Kino

Ant-Man and the Wasp

Ein recht kurzweiliges Vergnügen: „Ant-Man and the Wasp“ hat Humor, ­tolle Schauspieler, lustige Dialoge und ­rasante Actionszenen. Dass der Film dabei ­jede Plausibilität (auch die gibt es im Superheldenfilmgenre!) zugunsten eines schlampig geschriebenen Gags verrät und dabei viel zahnloser daher kommt als zuletzt der „Deadpool 2“ – geschenkt!

Kleiner Held ganz groß
Foto: Marvel Studios

Seit 30 Jahren darbt die erste Wasp ­(Michelle Pfeiffer) nun in der subatomaren Quantumsphäre, ihr Männe, Henry Pym, der erste Ant-Man (Michael Douglas), und ihre Tochter Hope (Evangeline Lilly) vermissen sie. Doch auch die Hilfe des zweiten Ant-Man – der Gauner Scott Lang (Paul Rudd) – hat nicht viel gebracht. Er hat Pyms Schrumpf- und ­Wachstumsserum geklaut und sich den Avengers angeschlossen, was für die Beziehungen nicht gerade gut war.
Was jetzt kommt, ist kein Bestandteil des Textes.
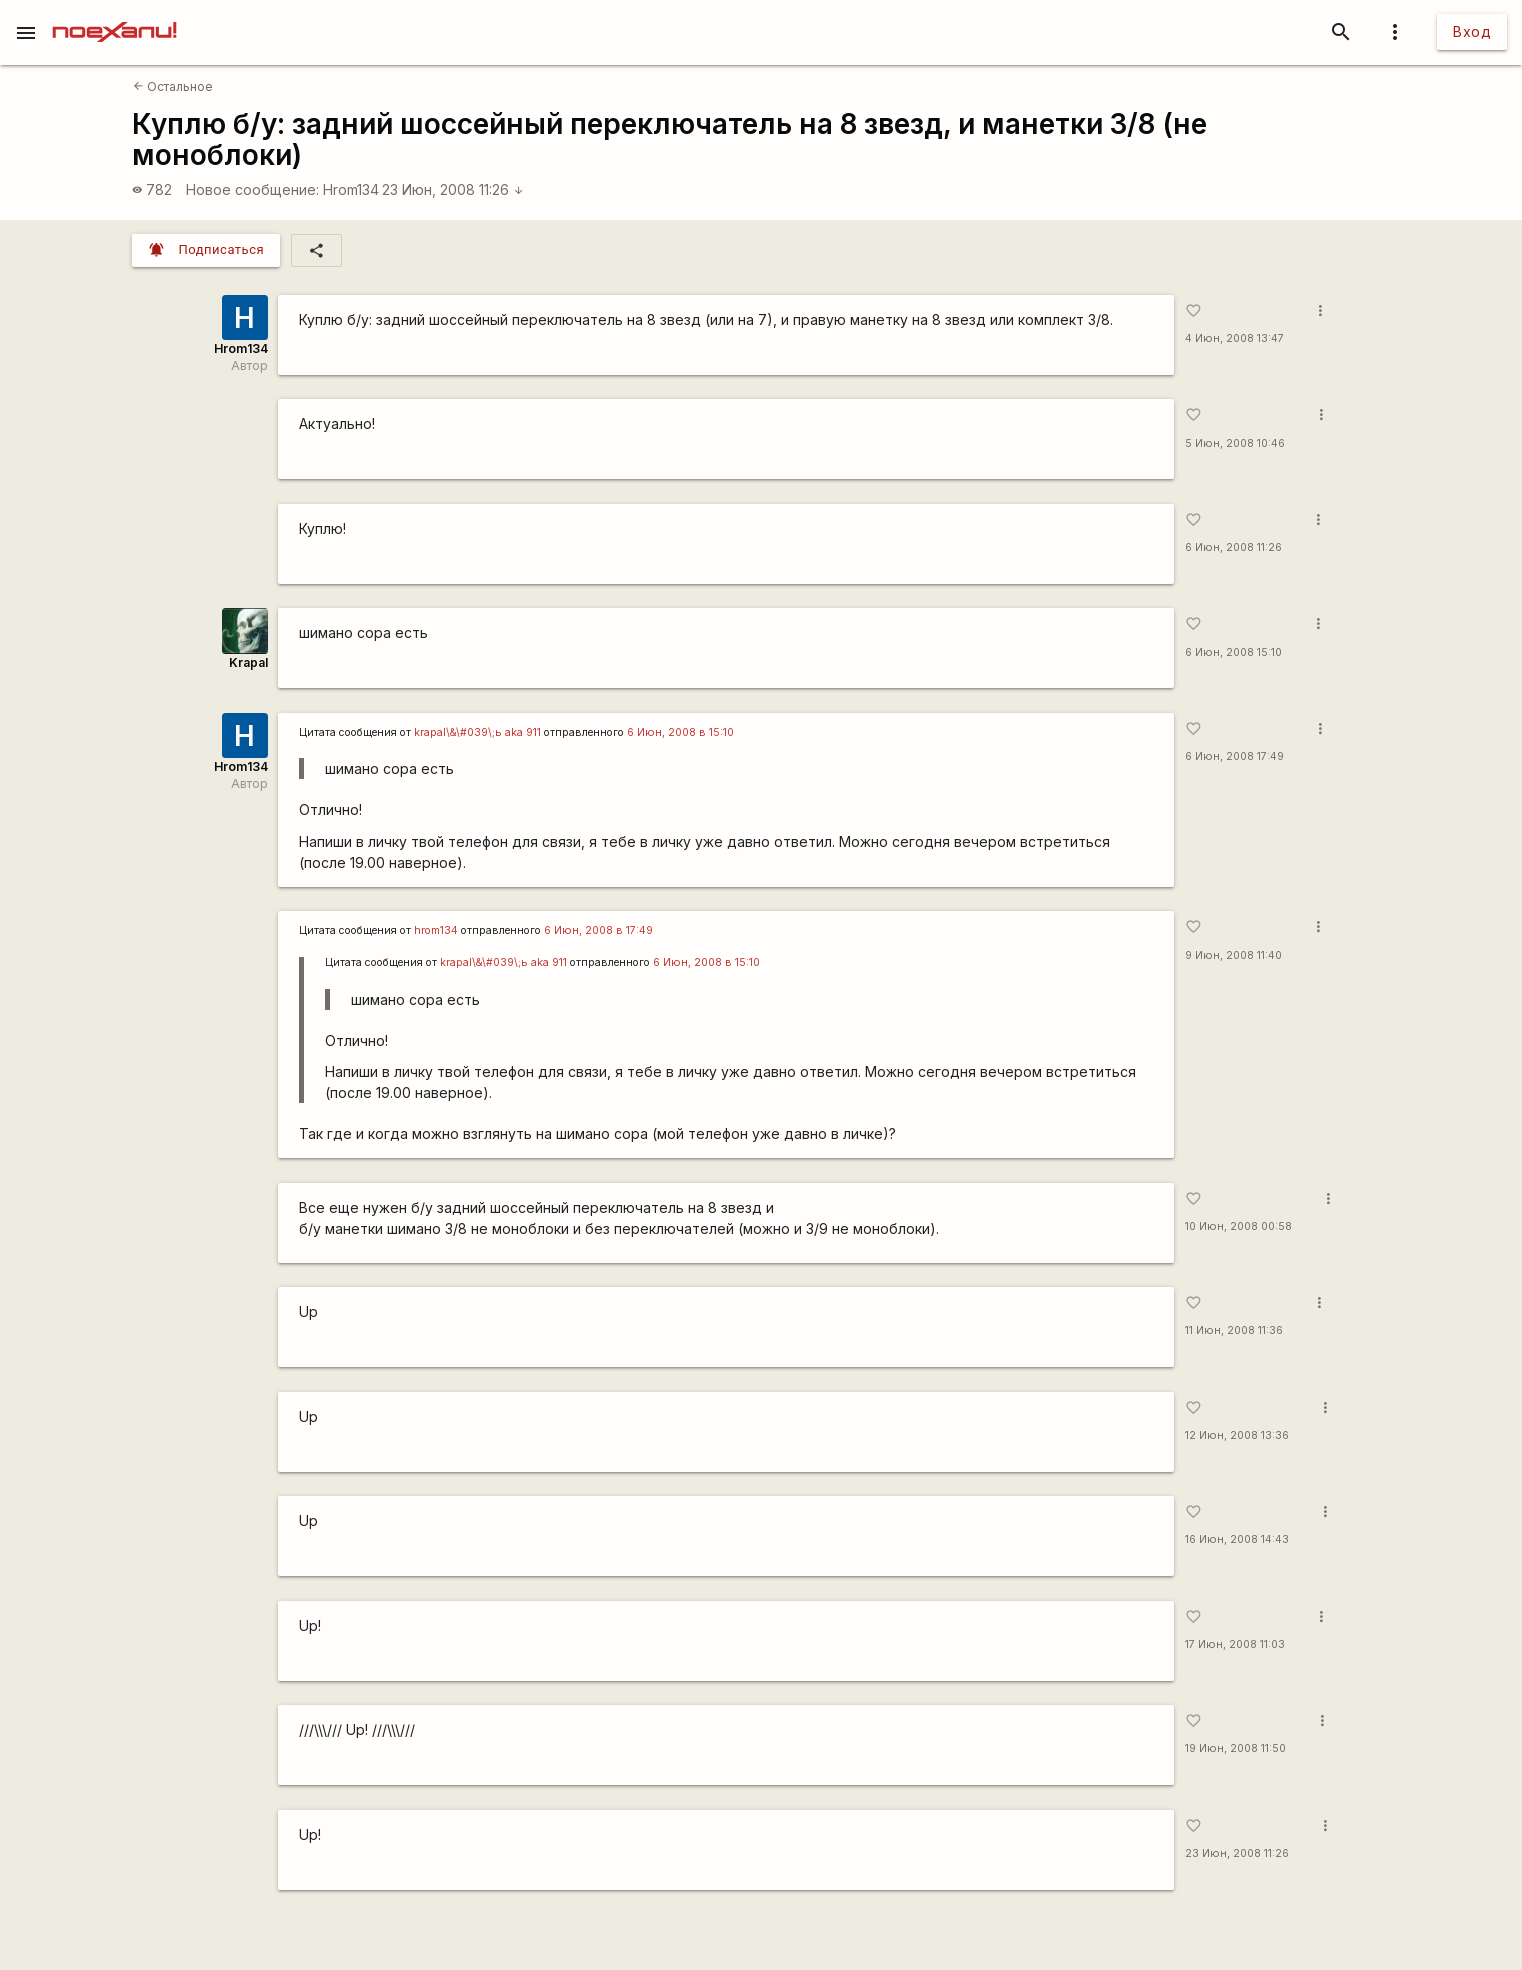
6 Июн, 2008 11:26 (1233, 547)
Doch jetzt hat Pym einen narrensicheren Plan en­t­wickelt. Nur blöd, dass ihm ­dabei ein depper­ter Mafioso (wie immer groß­artig: ­Walton Goggins), ein überforderter FBI-Agent (Randall Park) und ein alter ­Rivale (Laurence Fish­burn) samt Superschurkin ­(Hannah John-Kamen) im Weg stehen.
Das ist alles flott inszeniert, und ­Dante Spinottis Kamera sieht, speziell in den Szenen in der Quantumsphäre, fantastisch aus. Dem ersten Teil wird jedoch nichts Neues hinzugefügt und die Verfolgungs­szenen durch San Francisco funktionieren nach dem Motto „Muss man halt glauben“. Ein harmloser Spaß. 

USA 2018, 118 Min, R: Peyton Reed, D: Paul Rudd, Evangeline Lilly, Start: 26.7.